Feversong (Fever #9)(69)



I just curled up and listened to her cry all night.

I was pretty sure he’d decided not to marry us.

I think he broke her heart.

My seventh birthday came and went but she didn’t notice. For the first time, there was no Irish stew and ice cream and no shared stories of One Day.

I celebrated anyway, having an imaginary meal with my imaginary dog, Robin, that lived in my cage with me and could talk and told the funniest jokes and we were always cracking ourselves up!

One day we were going to both be OLDER and go OUTSIDE and we were going to zoom around everywhere in the city that we wanted to go, and we were going to fix other people’s problems for them because that was just about the nicest thing you could do for anyone was notice them and fix their problems and sometimes even just spend time with them!

After that she stopped going away on weekends. For a while we didn’t have very much food and she no longer wore the work uniform she used to wear. Then one day she dressed up so pretty and went to work in the afternoon and came home much later than she used to. She started bringing bottles of wine home with her, instead of groceries or carryout.

She’d slide a Heat ’N Serve into my cage and, instead of telling me about her day or daydreaming with me about our plans, she’d drink in silence, staring at late night TV while I tried desperately to say something that would make her smile.

Or even look at me.

She began coming home even later after work, sometimes early in the morning, and when she did, she was slurring and stumbling and sometimes she was so very, very nice and sometimes she was…really not. Sometimes it was nearly dawn, with me pinching myself and making up all kinds of new games in my head to stay awake. Eager to see her, and tell her about the things I learned on TV that day, and what life was going to be like when I was OLDER and could go OUTSIDE with her. I was sure if we could just go OUTSIDE together, everything would be all right again.

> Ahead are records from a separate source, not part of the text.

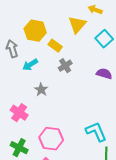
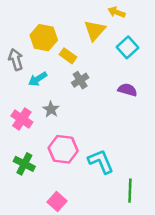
pink cross: (19, 113) -> (22, 119), moved
cyan L-shape: (96, 132) -> (101, 161), moved
pink hexagon: (51, 139) -> (63, 149), moved
green cross: (19, 148) -> (24, 164), moved

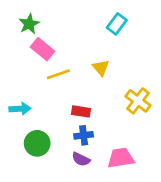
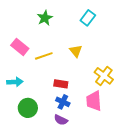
green star: (29, 24) -> (45, 18), moved
pink rectangle: (42, 49) -> (20, 47), moved
blue cross: (84, 135) -> (63, 102), turned 32
pink trapezoid: (121, 158) -> (94, 101), moved, turned -85

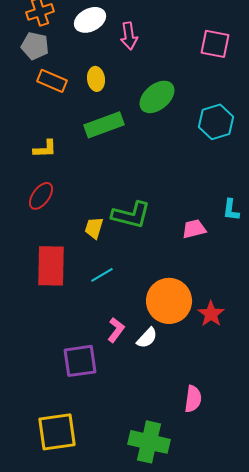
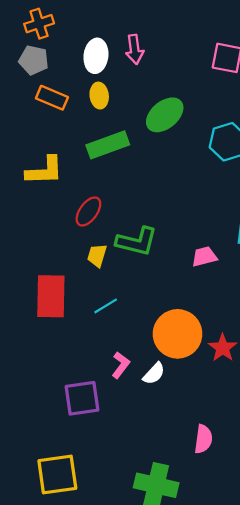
white ellipse: (90, 20) -> (96, 56), moved, turned -56
yellow L-shape: (45, 149) -> (44, 171), size x1.5
red ellipse: (41, 196) -> (88, 211), moved

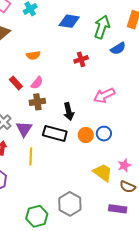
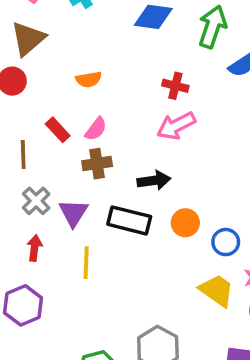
red cross: (81, 59) -> (175, 86), turned 32
pink arrow: (104, 95) -> (176, 126), moved
black arrow: (69, 112) -> (154, 180), turned -84
blue circle: (104, 134) -> (226, 242), moved

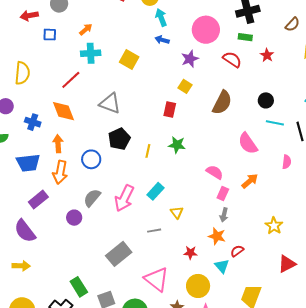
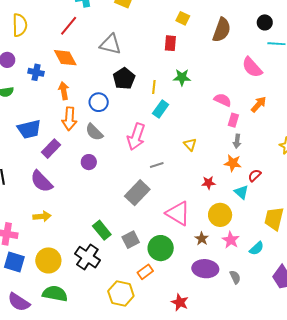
blue trapezoid: (28, 163) -> (29, 129), moved
cyan rectangle: (155, 191) -> (161, 109), moved
gray semicircle: (92, 198) -> (94, 132), moved, turned -78
gray line: (154, 231) -> (157, 165), moved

One night she didn’t come home at all.

It went that way for a while, every four or five days she’d stay out all night. She lost weight and got dark smudges beneath her eyes.

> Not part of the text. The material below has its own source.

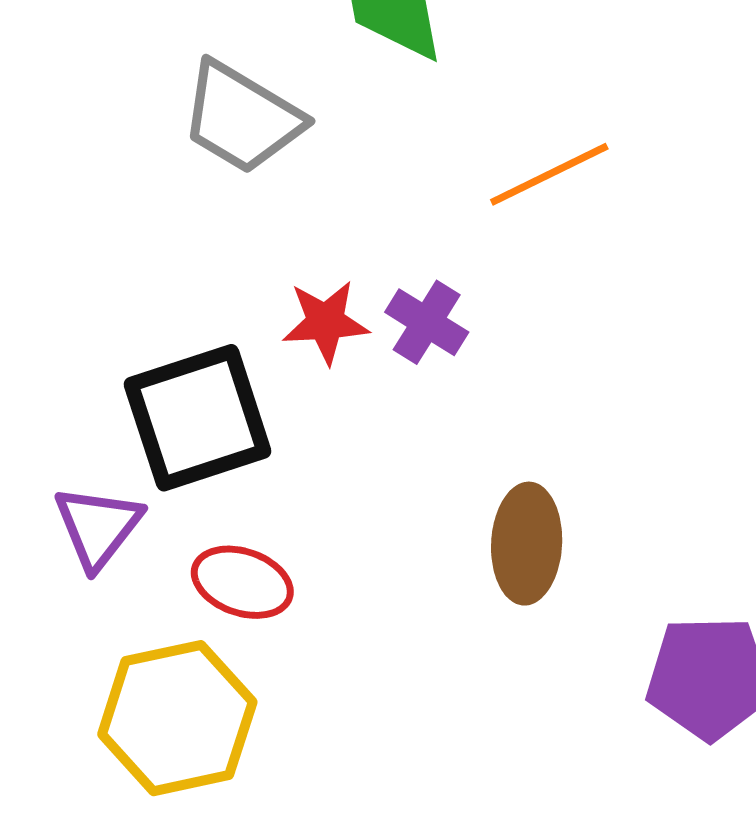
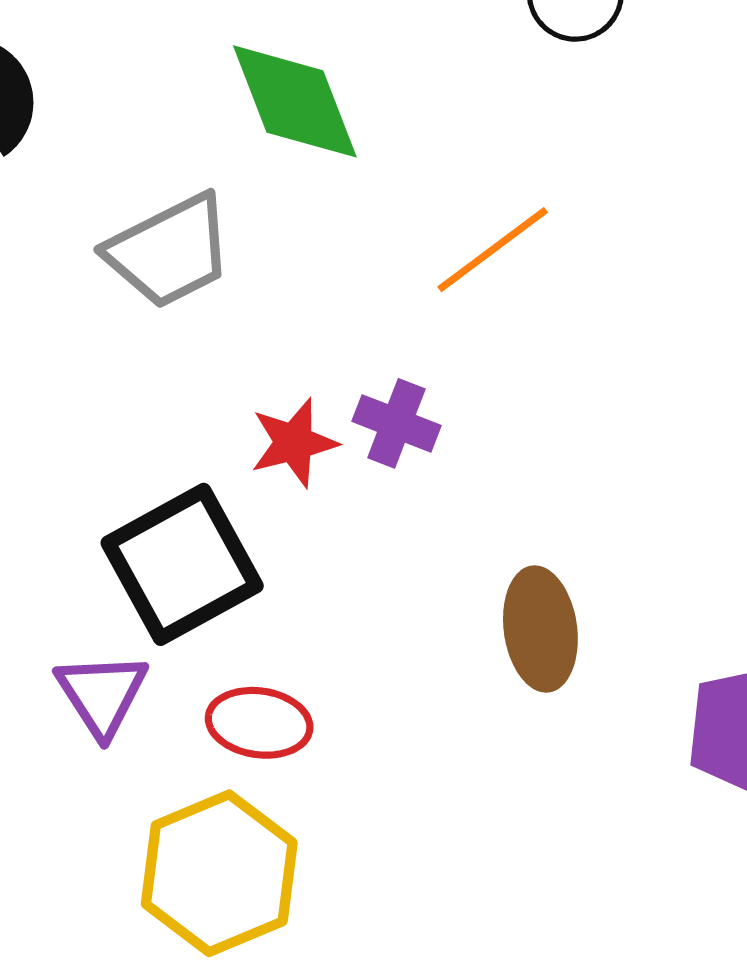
gray trapezoid: (242, 118) -> (169, 251), turned -47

Then she didn’t come home for two nights in a row. She stopped bringing bottles with her but her slurring and stumbling got even worse.

Then it was three nights. And when she finally did come home, she didn’t look at me very much and her eyes were unfocused and empty. Her gaze would kind of move around the room then hurry up when they got to the cage and I knew I was becoming invisible somehow.

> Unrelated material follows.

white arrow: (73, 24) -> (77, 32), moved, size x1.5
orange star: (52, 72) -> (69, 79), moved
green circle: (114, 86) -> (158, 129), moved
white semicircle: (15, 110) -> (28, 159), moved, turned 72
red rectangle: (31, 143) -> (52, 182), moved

The more she didn’t come home, the harder I tried when she was there to make her want to stay.

I knew if I could just make her remember how much she loved me, she wouldn’t want to leave. I’d never forgotten.

I guess my world changed slowly, but it felt like it happened all at once.

One day I just knew.

I wasn’t her daughter anymore.

I was the dog she’d never wanted.





JADA


Time doesn’t mean the same thing to you that it means to some of us.

I couldn’t shake Dancer’s words from my mind. They’d seemed fairly innocuous when he flung them at me.

They didn’t anymore. No wonder he hated it every time I disappeared.

Caoimhe told me his diagnosis but had refused to discuss it further. She’d said I needed to ask him about it. When she walked away, she glanced back with a look of pity and said softly, I really did think you knew. I’d not have disliked you so much otherwise.

Hypertrophic cardiomyopathy.

I knew what it was—the disease that killed young athletes on the basketball court or football field, without warning, cutting them down in their prime.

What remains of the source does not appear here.